In November 2016, CytRx reported positive results which demonstrated a statistically significant improvement in progression-free survival (PFS) between aldoxorubicin and investigator's choice therapy in 246 patients with leiomyosarcoma and liposarcoma, (p=0.007). The hazard ratio (HR) was 0.62 (95% CI 0.44-0.88), representing a 38% reduction in the risk of tumor progression for patients receiving aldoxorubicin versus investigator's choice. Leiomyosarcoma and liposarcoma are the two most common types of STS and accounted for 57% of the patients enrolled in the trial. Aldoxorubicin also demonstrated a statistically significant improvement in PFS over investigator's choice in 312 patients treated in North America (p=0.028; HR=0.71, 95% CI 0.53-0.97). Notably, aldoxorubicin performed better than investigator's choice for the entire study population and narrowly missed statistical significance (p=0.12; HR=0.81, 95% CI 0.64-1.06). All responses were determined by an independent, blinded central lab assessment of scans.

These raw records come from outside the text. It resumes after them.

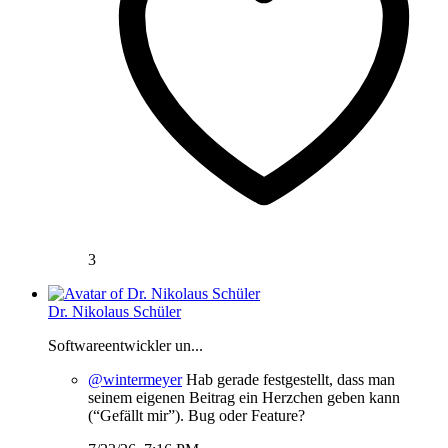
3
Dr. Nikolaus Schüler
Softwareentwickler un...
@wintermeyer
Hab gerade festgestellt, dass man
seinem eigenen Beitrag ein Herzchen geben kann
(“Gefällt mir”). Bug oder Feature?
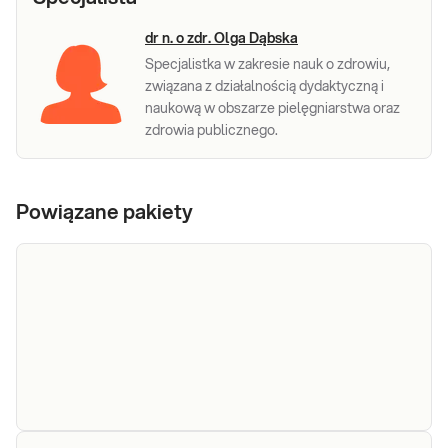
dr n. o zdr. Olga Dąbska
Specjalistka w zakresie nauk o zdrowiu,
związana z działalnością dydaktyczną i
naukową w obszarze pielęgniarstwa oraz
zdrowia publicznego.
Powiązane pakiety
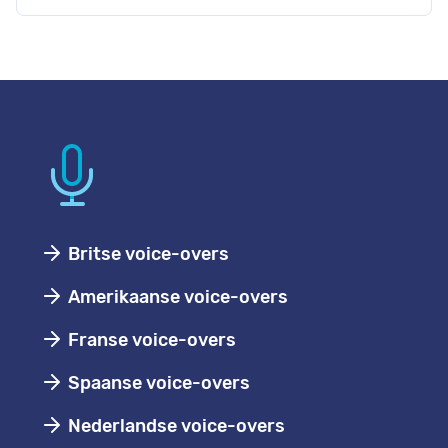
Britse voice-overs
Amerikaanse voice-overs
Franse voice-overs
Spaanse voice-overs
Nederlandse voice-overs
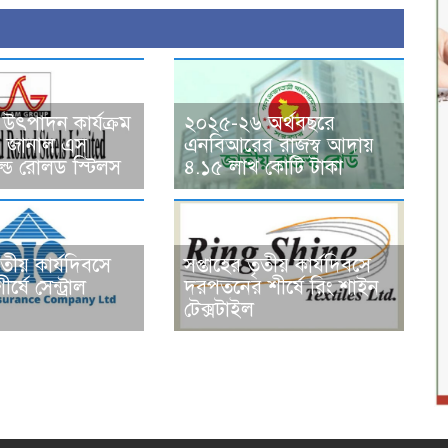
উৎপাদন কার্যক্রম
২০২৫-২৬ অর্থবছরে
ন্ধ, জানাল এস
এনবিআরের রাজস্ব আদায়
ড রোলড স্টিলস
৪.১৫ লাখ কোটি টাকা
ৃতীয় কার্যদিবসে
সপ্তাহের তৃতীয় কার্যদিবসে
র্ষে সেন্ট্রাল
দরপতনের শীর্ষে রিং শাইন
টেক্সটাইল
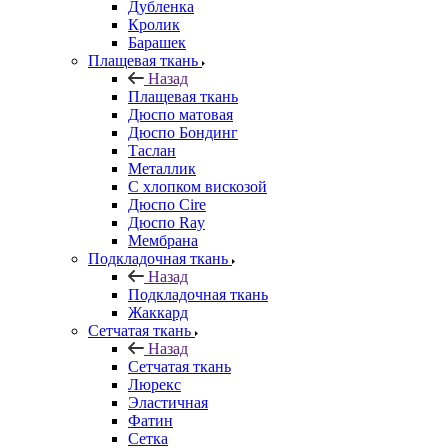
Дубленка
Кролик
Барашек
Плащевая ткань
Назад
Плащевая ткань
Дюспо матовая
Дюспо Бондинг
Таслан
Металлик
С хлопком вискозой
Дюспо Cire
Дюспо Ray
Мембрана
Подкладочная ткань
Назад
Подкладочная ткань
Жаккард
Сетчатая ткань
Назад
Сетчатая ткань
Люрекс
Эластичная
Фатин
Сетка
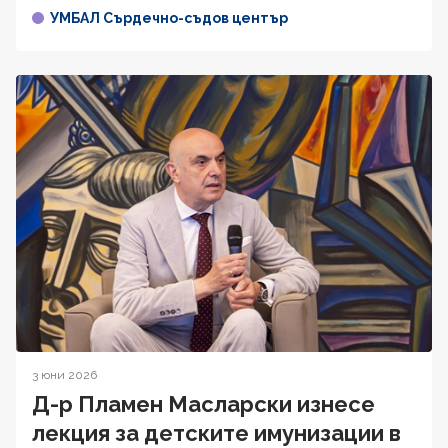
УМБАЛ Сърдечно-съдов център
3 юни 2026
Д-р Пламен Масларски изнесе
лекция за детските имунизации в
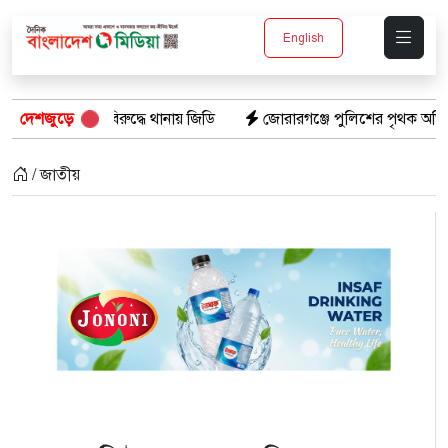
English
 বিরুদ্ধে থানায় জিডি
দেশজুড়ে
জোরারগঞ্জে পুলিশের পৃথক অভিযান: গাঁজাসহ গ্র
/ জাতীয়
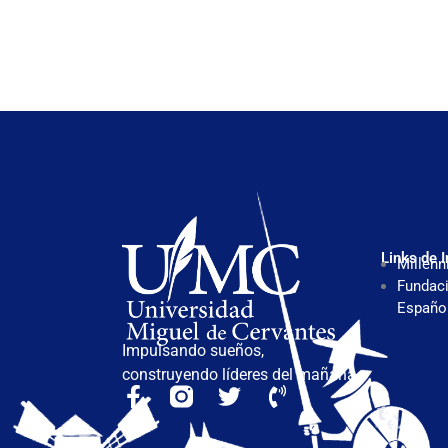
Links de I
Millenn
Fundaci
Españo
Impulsando sueños,
construyendo líderes del mañana.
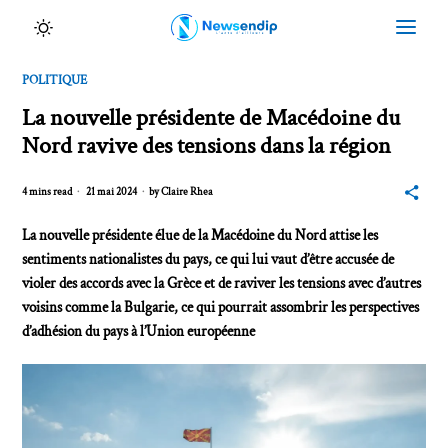
POLITIQUE
La nouvelle présidente de Macédoine du
Nord ravive des tensions dans la région
4 mins read
21 mai 2024
by
Claire Rhea
La nouvelle présidente élue de la Macédoine du Nord attise les
sentiments nationalistes du pays, ce qui lui vaut d’être accusée de
violer des accords avec la Grèce et de raviver les tensions avec d’autres
voisins comme la Bulgarie, ce qui pourrait assombrir les perspectives
d’adhésion du pays à l’Union européenne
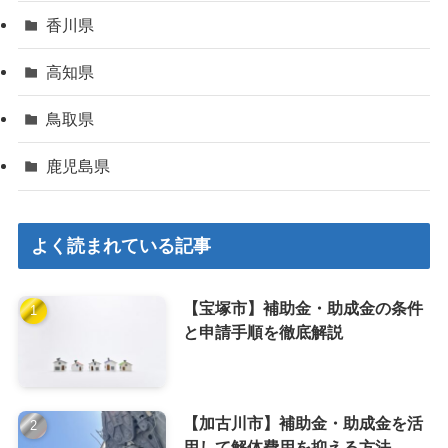
香川県
高知県
鳥取県
鹿児島県
よく読まれている記事
【宝塚市】補助金・助成金の条件
と申請手順を徹底解説
【加古川市】補助金・助成金を活
用して解体費用を抑える方法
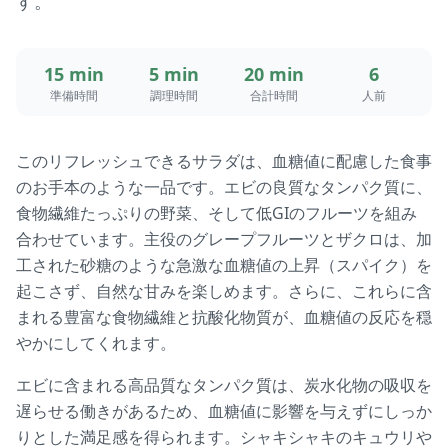
す。
15 min
5 min
20 min
6
準備時間
調理時間
合計時間
人前
このリフレッシュできるサラダは、血糖値に配慮した食事
のお手本のような一品です。エビの良質なタンパク質に、
食物繊維たっぷりの野菜、そして低GIのフルーツを組み
合わせています。主役のグレープフルーツとザクロは、加
工された砂糖のような急激な血糖値の上昇（スパイク）を
起こさず、自然な甘みを楽しめます。さらに、これらに含
まれる豊富な食物繊維と抗酸化物質が、血糖値の反応を穏
やかにしてくれます。
エビに含まれる高品質なタンパク質は、炭水化物の吸収を
遅らせる働きがあるため、血糖値に影響を与えずにしっか
りとした満足感を得られます。シャキシャキのキュウリや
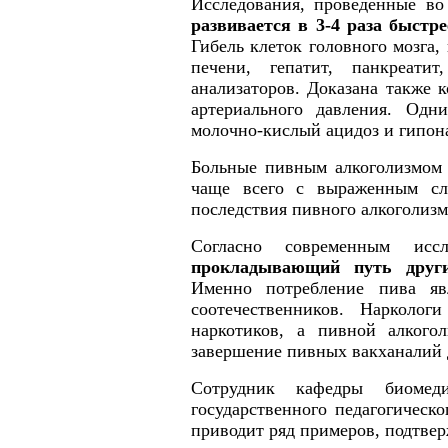
Исследования, проведенные во
развивается в 3-4 раза быстр
Гибель клеток головного мозга
печени, гепатит, панкреатит
анализаторов. Доказана также
артериального давления
.
Одним
молочно-кислый ацидоз и гипон
Больные пивным алкоголизмом 
чаще всего с выраженным сл
последствия пивного алкоголизм
Согласно современным исс
прокладывающий путь други
Именно потребление пива яв
соотечественников. Нарколог
наркотиков, а пивной алкогол
завершение пивных вакханалий 
Сотрудник кафедры биомеди
государственного педагогическ
приводит ряд примеров, подтве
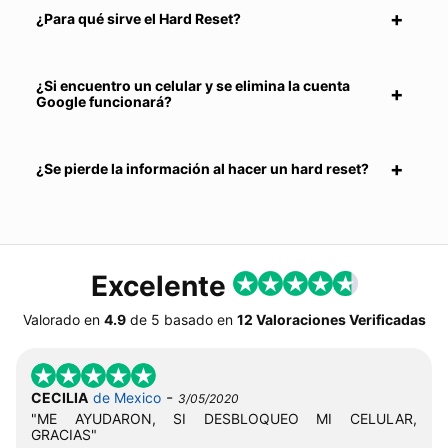
¿Para qué sirve el Hard Reset?
¿Si encuentro un celular y se elimina la cuenta
Google funcionará?
¿Se pierde la información al hacer un hard reset?
Excelente
Valorado en
4.9
de
5
basado en
12 Valoraciones Verificadas
-
CECILIA
de Mexico
3/05/2020
"ME AYUDARON, SI DESBLOQUEO MI CELULAR,
GRACIAS"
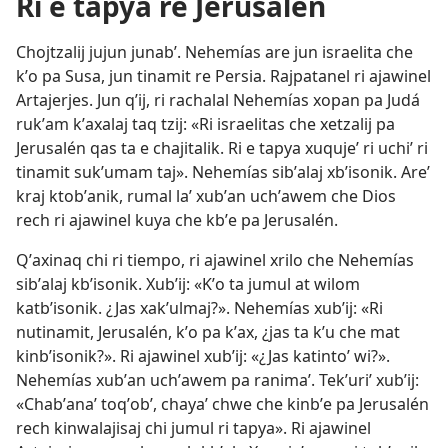
Ri e tapya re Jerusalén
Chojtzalij jujun junabʼ. Nehemías are jun israelita che
kʼo pa Susa, jun tinamit re Persia. Rajpatanel ri ajawinel
Artajerjes. Jun qʼij, ri rachalal Nehemías xopan pa Judá
rukʼam kʼaxalaj taq tzij: «Ri israelitas che xetzalij pa
Jerusalén qas ta e chajitalik. Ri e tapya xuqujeʼ ri uchiʼ ri
tinamit sukʼumam taj». Nehemías sibʼalaj xbʼisonik. Areʼ
kraj ktobʼanik, rumal laʼ xubʼan uchʼawem che Dios
rech ri ajawinel kuya che kbʼe pa Jerusalén.
Qʼaxinaq chi ri tiempo, ri ajawinel xrilo che Nehemías
sibʼalaj kbʼisonik. Xubʼij: «Kʼo ta jumul at wilom
katbʼisonik. ¿Jas xakʼulmaj?». Nehemías xubʼij: «Ri
nutinamit, Jerusalén, kʼo pa kʼax, ¿jas ta kʼu che mat
kinbʼisonik?». Ri ajawinel xubʼij: «¿Jas katintoʼ wi?».
Nehemías xubʼan uchʼawem pa ranimaʼ. Tekʼuriʼ xubʼij:
«Chabʼanaʼ toqʼobʼ, chayaʼ chwe che kinbʼe pa Jerusalén
rech kinwalajisaj chi jumul ri tapya». Ri ajawinel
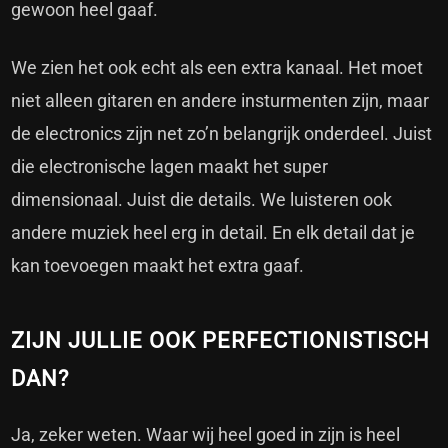
gewoon heel gaaf.
We zien het ook echt als een extra kanaal. Het moet
niet alleen gitaren en andere insturmenten zijn, maar
de electronics zijn net zo’n belangrijk onderdeel. Juist
die electronische lagen maakt het super
dimensionaal. Juist die details. We luisteren ook
andere muziek heel erg in detail. En elk detail dat je
kan toevoegen maakt het extra gaaf.
ZIJN JULLIE OOK PERFECTIONISTISCH
DAN?
Ja, zeker weten. Waar wij heel goed in zijn is heel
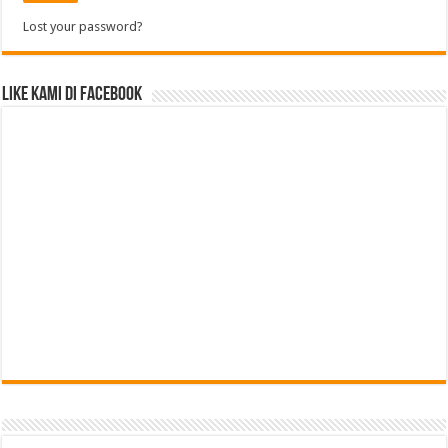
Lost your password?
Like Kami di Facebook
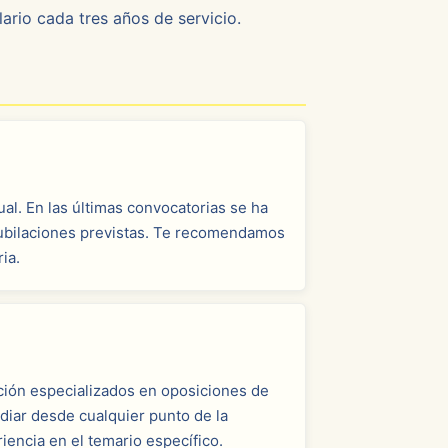
ario cada tres años de servicio.
al. En las últimas convocatorias se ha
 jubilaciones previstas. Te recomendamos
ia.
ción especializados en oposiciones de
diar desde cualquier punto de la
encia en el temario específico.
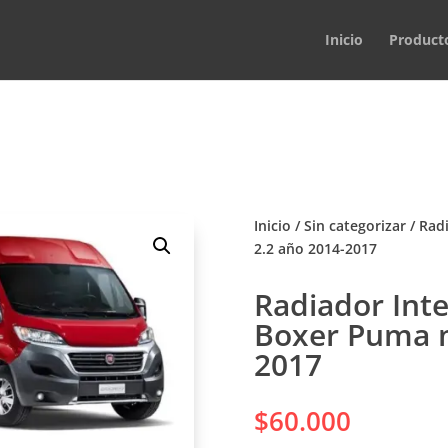
Inicio
Product
Inicio
/
Sin categorizar
/ Rad
2.2 año 2014-2017
Radiador Int
Boxer Puma m
2017
$
60.000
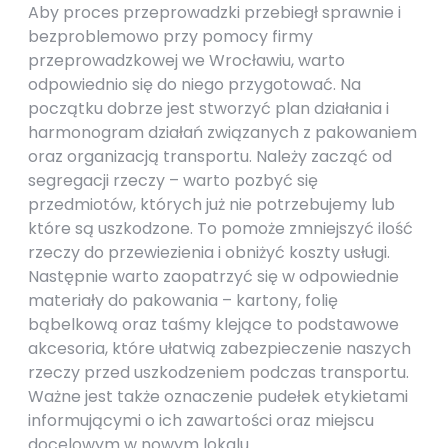
Aby proces przeprowadzki przebiegł sprawnie i
bezproblemowo przy pomocy firmy
przeprowadzkowej we Wrocławiu, warto
odpowiednio się do niego przygotować. Na
początku dobrze jest stworzyć plan działania i
harmonogram działań związanych z pakowaniem
oraz organizacją transportu. Należy zacząć od
segregacji rzeczy – warto pozbyć się
przedmiotów, których już nie potrzebujemy lub
które są uszkodzone. To pomoże zmniejszyć ilość
rzeczy do przewiezienia i obniżyć koszty usługi.
Następnie warto zaopatrzyć się w odpowiednie
materiały do pakowania – kartony, folię
bąbelkową oraz taśmy klejące to podstawowe
akcesoria, które ułatwią zabezpieczenie naszych
rzeczy przed uszkodzeniem podczas transportu.
Ważne jest także oznaczenie pudełek etykietami
informującymi o ich zawartości oraz miejscu
docelowym w nowym lokalu.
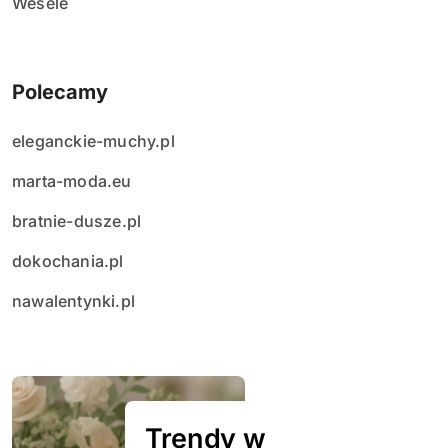
Wesele
Polecamy
eleganckie-muchy.pl
marta-moda.eu
bratnie-dusze.pl
dokochania.pl
nawalentynki.pl
Trendy w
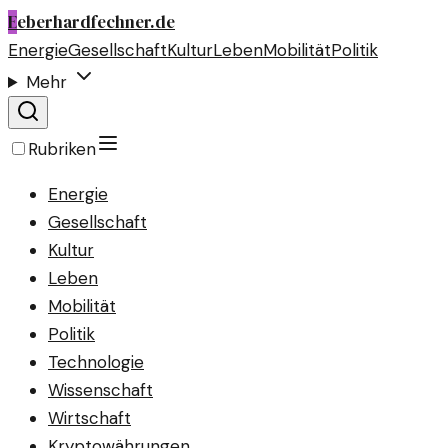
E
eberhardfechner.de
Energie
Gesellschaft
Kultur
Leben
Mobilität
Politik
Mehr
Rubriken
Energie
Gesellschaft
Kultur
Leben
Mobilität
Politik
Technologie
Wissenschaft
Wirtschaft
Kryptowährungen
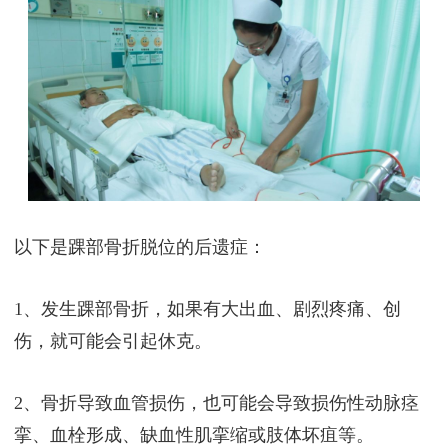
以下是踝部骨折脱位的后遗症：
1、发生踝部骨折，如果有大出血、剧烈疼痛、创
伤，就可能会引起休克。
2、骨折导致血管损伤，也可能会导致损伤性动脉痉
挛、血栓形成、缺血性肌挛缩或肢体坏疽等。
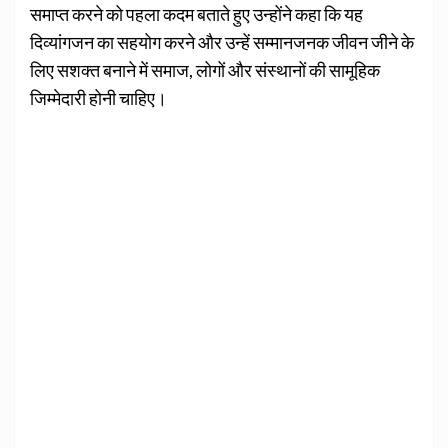
समाप्त करने को पहला कदम बताते हुए उन्होंने कहा कि यह
दिव्यांगजन का सहयोग करने और उन्हें सम्मानजनक जीवन जीने के
लिए सशक्त बनाने में समाज, लोगों और संस्थानों की सामूहिक
जिम्मेदारी होनी चाहिए।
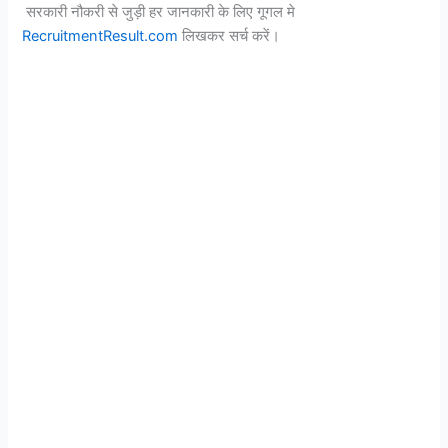
सरकारी नौकरी से जुड़ी हर जानकारी के लिए गूगल मे
RecruitmentResult.com
लिखकर सर्च करें।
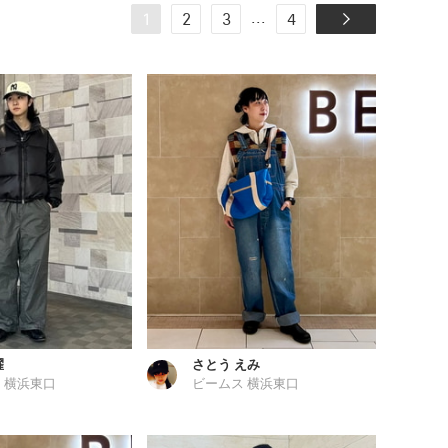
...
1
2
3
4
耀
さとう えみ
 横浜東口
ビームス 横浜東口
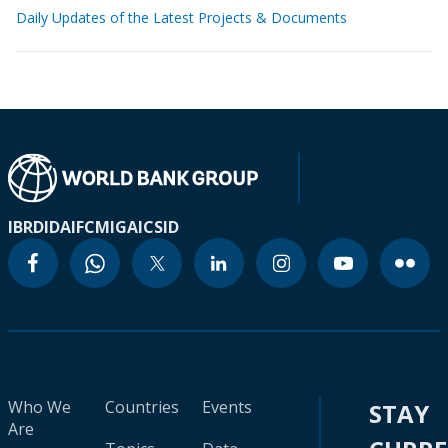
Daily Updates of the Latest Projects & Documents
IBRD
IDA
IFC
MIGA
ICSID
Who We
Countries
Events
STAY
Are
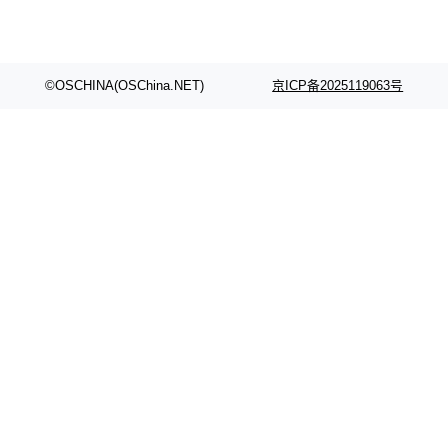
©OSCHINA(OSChina.NET)
京ICP备2025119063号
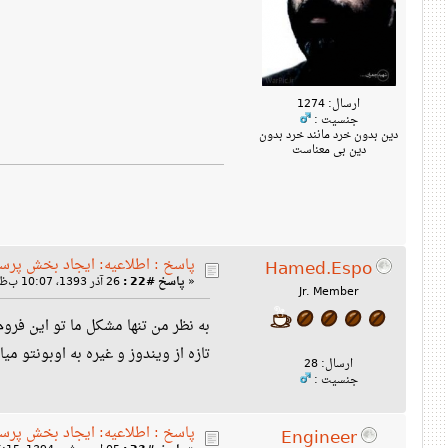
ارسال: 1274
جنسیت :
دین بدون خرد مانند خرد بدون
دین بی معناست
پاسخ : اطلاعیه: ایجاد بخش پرس
Hamed.Espo
«
پاسخ #22 :
26 آذر 1393، 10:07 ب‌ظ »
Jr. Member
به نظر من تنها مشکل ما تو این فر
تازه از ویندوز و غیره به اوبونتو م
ارسال: 28
جنسیت :
پاسخ : اطلاعیه: ایجاد بخش پرس
Engineer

Aldoxorubicin did not cause clinically significant cardiac, renal, or hepatic toxicities. For the global trial population, the most commonly reported adverse events were neutropenia and anemia consistent with prior clinical trials with aldoxorubicin. Grade 3 or higher adverse events were manageable with supportive care and occurred at a rate of 61% for patients receiving aldoxorubicin and 46% in patients treated with investigator's choice. Importantly, treatment-emergent adverse events leading to discontinuation occurred in 4.2% of patients treated with aldoxorubicin, compared to 6.3% for patients receiving investigator's choice.
Patients continue to be followed for overall survival (OS), a secondary endpoint, and CytRx expects the OS data to be available in 2017.